Querying
Now it is possible to query the index. The command queries treats each
line of the standard input (or a file if -q is present) as a separate
query. A query line contains a whitespace-delimited list of tokens.
These tokens are either interpreted as terms (if --terms is defined,
which will be used to resolve term IDs) or as term IDs (if --terms is
not defined). Optionally, a query can contain query ID delimited by a
colon:
Q1:one two three
^^ ^^^^^^^^^^^^^
query ID terms
For example:
$ ./bin/queries \
-e opt \ # index encoding
-a and \ # retrieval algorithm
-i test_collection.index.opt \ # index path
-w test_collection.wand \ # metadata file
-q ../test/test_data/queries # query input file
This performs conjunctive queries (and). In place of and other
operators can be used (see Query algorithms), and
also multiple operators separated by colon (and:or:wand), which will
run multiple passes, one per algorithm.
If the WAND file is compressed, append --compressed-wand flag.
Build additional data
To perform BM25 queries it is necessary to build an additional file containing the parameters needed to compute the score, such as the document lengths.
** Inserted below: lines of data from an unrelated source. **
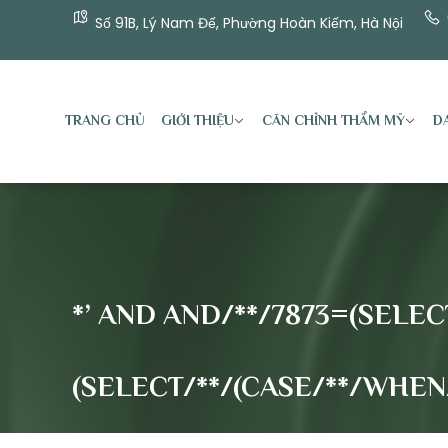
Số 91B, Lý Nam Đế, Phường Hoàn Kiếm, Hà Nội
TRANG CHỦ
GIỚI THIỆU
CĂN CHỈNH THẨM MỸ
DA
*’ AND AND/**/7873=(SELECT
(SELECT/**/(CASE/**/WHEN/*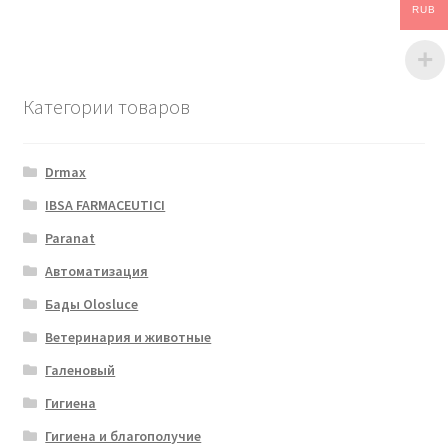
RUB
Категории товаров
Drmax
IBSA FARMACEUTICI
Paranat
Автоматизация
Бады Olosluce
Ветеринария и животные
Галеновый
Гигиена
Гигиена и благополучие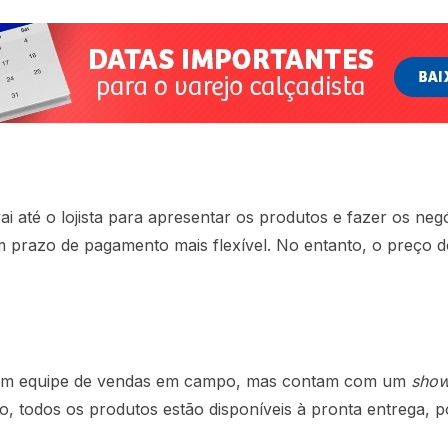
vai até o lojista para apresentar os produtos e fazer os neg
 prazo de pagamento mais flexível. No entanto, o preço do
m equipe de vendas em campo, mas contam com um
sho
o, todos os produtos estão disponíveis à pronta entrega, 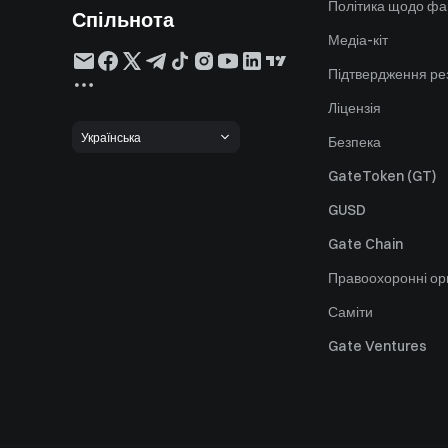
Політика щодо фа
Спільнота
Медіа-кіт
Підтвердження ре
Ліцензія
Українська
Безпека
GateToken (GT)
GUSD
Gate Chain
Правоохоронні ор
Саміти
Gate Ventures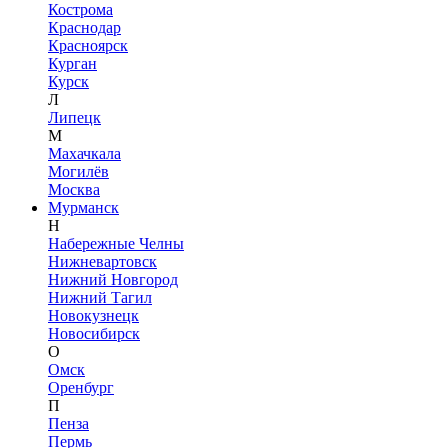
Кострома
Краснодар
Красноярск
Курган
Курск
Л
Липецк
М
Махачкала
Могилёв
Москва
Мурманск
Н
Набережные Челны
Нижневартовск
Нижний Новгород
Нижний Тагил
Новокузнецк
Новосибирск
О
Омск
Оренбург
П
Пенза
Пермь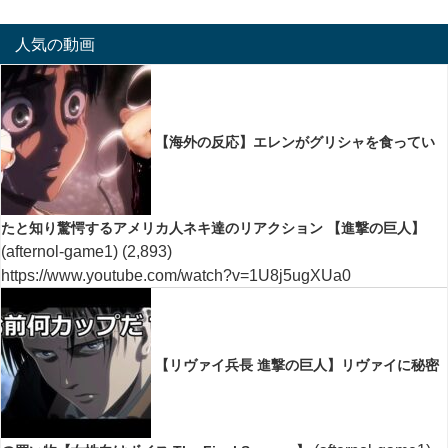
人気の動画
【海外の反応】エレンがグリシャを食ってい
たと知り驚愕するアメリカ人ネキ達のリアクション 【進撃の巨人】
(afternol-game1)
(2,893)
https://www.youtube.com/watch?v=1U8j5ugXUa0
【リヴァイ兵長 進撃の巨人】リヴァイに秘密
The file can be built with the following command:
$ ./bin/create_wand_data \
-c ../test/test_data/test_collection \
-o test_collection.wand
If you want to compress the file append --compress at the end of the
command. When using variable-sized blocks (for VBMW) via the
--variable-block parameter, you can also specify lambda with the -l <float> or --lambda <float> flags. The value of lambda impacts the
mean size of the variable blocks that are output. See the VBMW paper
(listed below) for more details. If using fixed-sized blocks, which is
the default, you can supply the desired block size using the -b <UINT> or --block-size <UINT> arguments.